*Records for this exercise*:
-- Opening Marker --
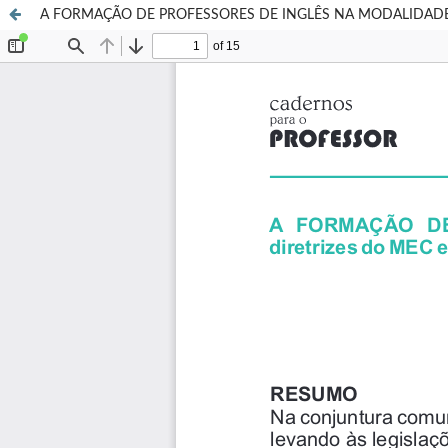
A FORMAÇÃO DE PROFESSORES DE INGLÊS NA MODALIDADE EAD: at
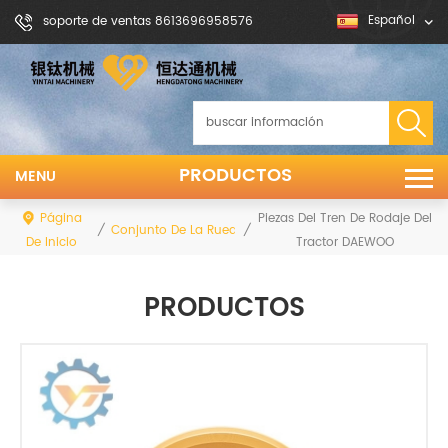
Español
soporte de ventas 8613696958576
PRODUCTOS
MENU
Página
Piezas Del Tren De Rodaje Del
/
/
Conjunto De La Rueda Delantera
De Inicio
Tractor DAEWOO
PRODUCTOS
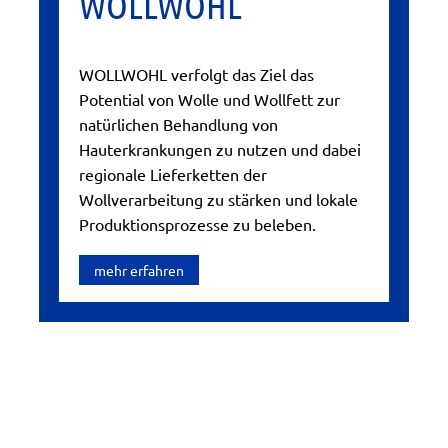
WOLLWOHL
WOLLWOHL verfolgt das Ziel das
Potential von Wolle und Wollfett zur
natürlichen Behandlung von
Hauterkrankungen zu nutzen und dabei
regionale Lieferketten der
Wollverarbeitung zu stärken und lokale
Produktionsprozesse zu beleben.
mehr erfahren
-- Closing Marker --
-- Opening Marker --
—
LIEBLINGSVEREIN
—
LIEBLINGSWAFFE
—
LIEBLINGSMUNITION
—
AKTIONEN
-- Closing Marker --
-- Opening Marker --
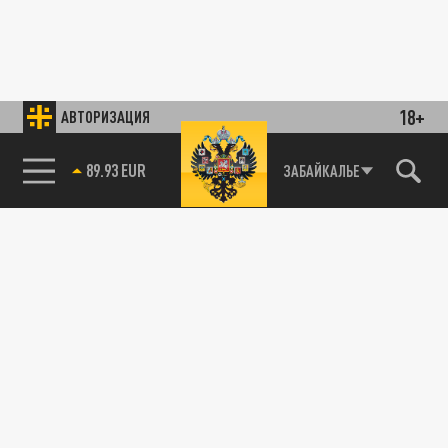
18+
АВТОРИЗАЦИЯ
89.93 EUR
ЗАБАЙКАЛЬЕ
-- Closing Marker --
Only a number is wanted here: how many lines above hold the string "WOLLWOHL"?

2